Frustrated with heat engines that won't run, I spent an afternoon last week with the anti gravity picture in HSM magazine. Sitting on the coffee table, I have to explain that the small SS rod will roll downhill on the SS rods but the bronze roller will only roll uphill.

The roller is made out of the piece of magnesium bronze I got as scrap a couple of years ago and found it too hard to work with. One cut took the teeth of the bandsaw. I made the roller with my new taper attachment taking .010" cuts with a very sharp HSS tools. With more than 4" sticking out of the chuck, I cut the taper on the right hand end then reversed the taper attachment and cut the left end until the piece fell off. I just had to clean up the point with a fine file.The finish is the tool finish with some silver polish.

The roller is 4" x ! 1/2" and the rods are 13" long silver soldered at the joint which was tapered on the mill.

http://i272.photobucket.com/albums/jj165/sdmcw/Anti-Gravity.jpg[/img]]


----------



## modeng2000 (Feb 9, 2010)

I used to have one on my desk, great for getting folk to forget what they had come to see me for!

John


----------



## tel (Feb 9, 2010)

Surely this bit can't be right tho' Dave?
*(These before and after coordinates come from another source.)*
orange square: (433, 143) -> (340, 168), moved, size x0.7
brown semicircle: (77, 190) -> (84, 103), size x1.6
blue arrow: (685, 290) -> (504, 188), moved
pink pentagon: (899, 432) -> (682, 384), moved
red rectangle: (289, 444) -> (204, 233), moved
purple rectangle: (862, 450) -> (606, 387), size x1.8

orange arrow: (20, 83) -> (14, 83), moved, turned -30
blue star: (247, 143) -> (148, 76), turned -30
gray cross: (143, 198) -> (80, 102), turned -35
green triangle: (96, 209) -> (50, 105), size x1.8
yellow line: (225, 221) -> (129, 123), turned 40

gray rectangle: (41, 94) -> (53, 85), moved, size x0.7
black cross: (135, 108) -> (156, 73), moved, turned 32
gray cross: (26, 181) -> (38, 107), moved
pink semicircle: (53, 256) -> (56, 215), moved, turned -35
Is you CoC program malfunctioning?


----------



## mklotz (Feb 9, 2010)

In my original post on the subject...

http://www.homemodelenginemachinist.com/index.php?topic=4458.msg46317#msg46317

I discuss the inequality relationship that must be maintained among the three principal angles for this device to work. You're free to choose your own dimensions as long as that inequality is satisfied.


----------



## hobby (Feb 9, 2010)

The most interesting thing about this is ,it is NOT an illusion, 
the object itself is traversing up the incline, but the mechanical genius of it to drop so it could have the momentum to roll, is really neat.
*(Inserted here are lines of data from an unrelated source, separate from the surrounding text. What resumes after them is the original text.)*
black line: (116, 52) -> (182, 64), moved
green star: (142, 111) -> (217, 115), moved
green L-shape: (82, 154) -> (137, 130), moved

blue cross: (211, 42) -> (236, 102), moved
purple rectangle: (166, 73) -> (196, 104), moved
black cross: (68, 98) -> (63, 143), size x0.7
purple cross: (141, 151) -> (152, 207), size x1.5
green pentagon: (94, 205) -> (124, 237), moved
By the way beautifull craftsmanship, that is a very well designed and built,
desk top piece.

It looks like something that was made to be displayed on an executives desk.

Nice choice of materials.


----------



## mklotz (Feb 9, 2010)

A truly evil person might point out to a clueless onlooker how a bunch of these, arranged in a circle so the cone falls off the "high" end onto the "low" end of the next one, would produce perpetual motion!

Of course, I would never do such a thing.


----------



## tel (Feb 9, 2010)

;D Snake Oil anyone?


----------



## 1hand (Feb 9, 2010)

If anyone is interested, This whole project is wrote up in The Home Shop Machinist magazine. The current January/February 2010 issue has all the measurements, construction notes, pictures, and information where to send the your answers for competion of figuring out the theory of what 3 effects that make it work. The name of contestant / contestants with correct answers will be published and a prestigious award.

Matt


----------



## mklotz (Feb 9, 2010)

I sent in my one page analysis (attached below) which I think answers their query. Given that it involves much-detested-by-machinists mathematics, it will be interesting to see if they publish it.


----------



## 1hand (Feb 9, 2010)

If you send in your avatar picture with it, you'll win for sure. Thm:


----------



## Thad Swarfburn III (Feb 18, 2010)

This reminds me of a wooden toy I had as a kid. Two metal rods pivoted at the far end and sloped upwards toward the player (sucker). A metal ball bearing (1.5" diameter?) was placed on the rods at the far end. The farther you spread the rods apart, the more the ball would roll up and towards you - but spread the rods just a bit too much and the ball fell through into holes that scored you. Anyone remember this one?


----------



## Lorenz (Feb 18, 2010)

if you make some of these behind each other, can you than go higher with the "ball"?

I mean: the ball rolls about the first rail, an than fall on an other rail, behind the first rail, 
and the trial starts again? And if you place example 5 of them behind each other, goes the ball than higher and higher?


----------